[[ Information provided open ]]
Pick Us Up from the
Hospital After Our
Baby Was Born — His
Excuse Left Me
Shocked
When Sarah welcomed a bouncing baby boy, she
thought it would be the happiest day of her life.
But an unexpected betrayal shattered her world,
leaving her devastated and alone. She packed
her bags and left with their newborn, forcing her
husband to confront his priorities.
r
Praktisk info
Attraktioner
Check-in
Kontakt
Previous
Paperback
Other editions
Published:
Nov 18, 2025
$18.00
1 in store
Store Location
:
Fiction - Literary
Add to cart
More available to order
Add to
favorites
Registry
[[ Information provided closed ]]
[[ Information provided open ]]
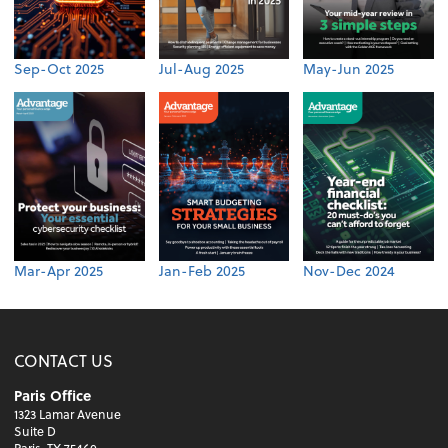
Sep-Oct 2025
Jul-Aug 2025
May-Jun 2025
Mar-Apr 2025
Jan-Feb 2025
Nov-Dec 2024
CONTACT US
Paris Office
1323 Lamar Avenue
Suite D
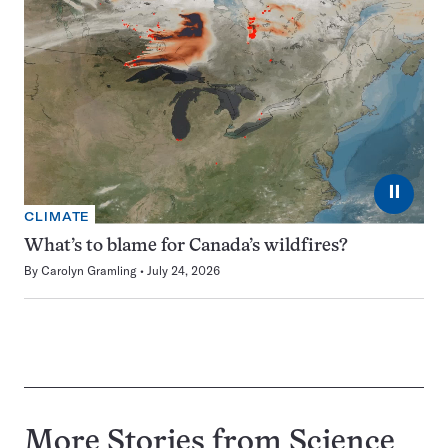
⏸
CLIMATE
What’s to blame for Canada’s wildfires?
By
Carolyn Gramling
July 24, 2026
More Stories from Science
[[ Information provided closed ]]
- _Problem statement_:
Return the stretch of data that begins with the line showing "Paris Office" and goes on through the line showing "More Stories from Science", exactly, with pictures removed.

- _Answer to this problem_:
Paris Office
1323 Lamar Avenue
Suite D
⏸
CLIMATE
What’s to blame for Canada’s wildfires?
By
Carolyn Gramling
July 24, 2026
More Stories from Science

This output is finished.